Une séparation : Scènes de la vie familiale
Cinéma

Une séparation : Scènes de la vie familiale

Prodigieuse chronique familiale couronnée de l’Ours d’or à Berlin, Une séparation, d’Asghar Farhadi, dévoile l’Iran comme on ne l’avait jamais vu au cinéma.

Campé dans la classe moyenne iranienne, Une séparation séduit et surprend le spectateur dès la scène d’ouverture. Devant le juge, Simin (Leila Hatami) annonce qu’elle veut se séparer de Nader (Peyman Moadi) parce que celui-ci refuse de quitter l’Iran afin d’offrir à leur fille une vie meilleure. Filmée frontalement, la scène n’est pas sans rappeler l’oeuvre d’un grand cinéaste suédois: "En voyant cette scène au montage, confie le réalisateur au bout du fil, je me suis rendu compte que j’avais été influencé par Scènes de la vie conjugale de Bergman."

Ce qui étonne et ravit également dans cette splendide chronique familiale, c’est le refus catégorique de Farhadi d’avoir recours au montage parallèle, sa façon d’insuffler à ce drame prenant des accents de thriller et d’offrir à l’ensemble un aspect documentaire.

"Dans mes premiers films (La fête du feu, À propos d’Elly), j’ai tenté également de créer cette forme, c’est-à-dire un drame d’aspect réaliste.

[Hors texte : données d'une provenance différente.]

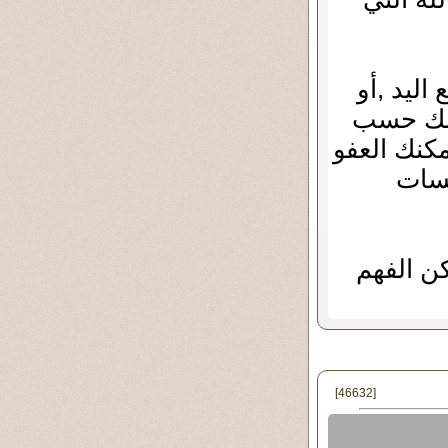
اليد ,أو
لكنك حسب
مكنك العفو
بسات
كن الفهم
[46632]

Parfois, la fiction est diamétralement opposée à la réalité, alors si vous avez un documentaire, vous n’avez pas nécessairement de récit ni d’enjeux dramatiques. Dans mes films, je tente d’unir les deux façons de raconter une histoire afin que la réalité et la fiction ne s’opposent pas."

Que les univers de Panahi, de Majidi ou de Kiarostami nous soient familiers ou non, Une séparation donne l’impression de découvrir l’Iran sous un jour nouveau: "Les autres cinéastes présentent un segment de ce qu’est l’Iran, or, la société iranienne est vaste et diverse. Aucun film ne peut prétendre illustrer complètement la réalité iranienne. Je crois que mon film ne dépeint qu’une partie de la société urbaine iranienne."

Après le départ de sa femme, Nader engage une aide-soignante, Razieh (Sareh Bayat), pour s’occuper de son père, sans savoir que celle-ci n’a pas demandé la permission à son mari (Shahab Hosseini). À la suite d’une altercation entre eux, Razieh accuse Nader de lui avoir provoqué une fausse couche. Dès lors, le spectateur arrivera difficilement à trouver qui dit vrai, Farhadi s’amusant brillamment avec les perceptions de celui-ci: "Le but, c’est que le spectateur ne demeure pas passif, qu’il désire en tout temps regarder en arrière, faire attention à chaque détail, noter tout ce qu’il voit comme s’il faisait sa propre enquête."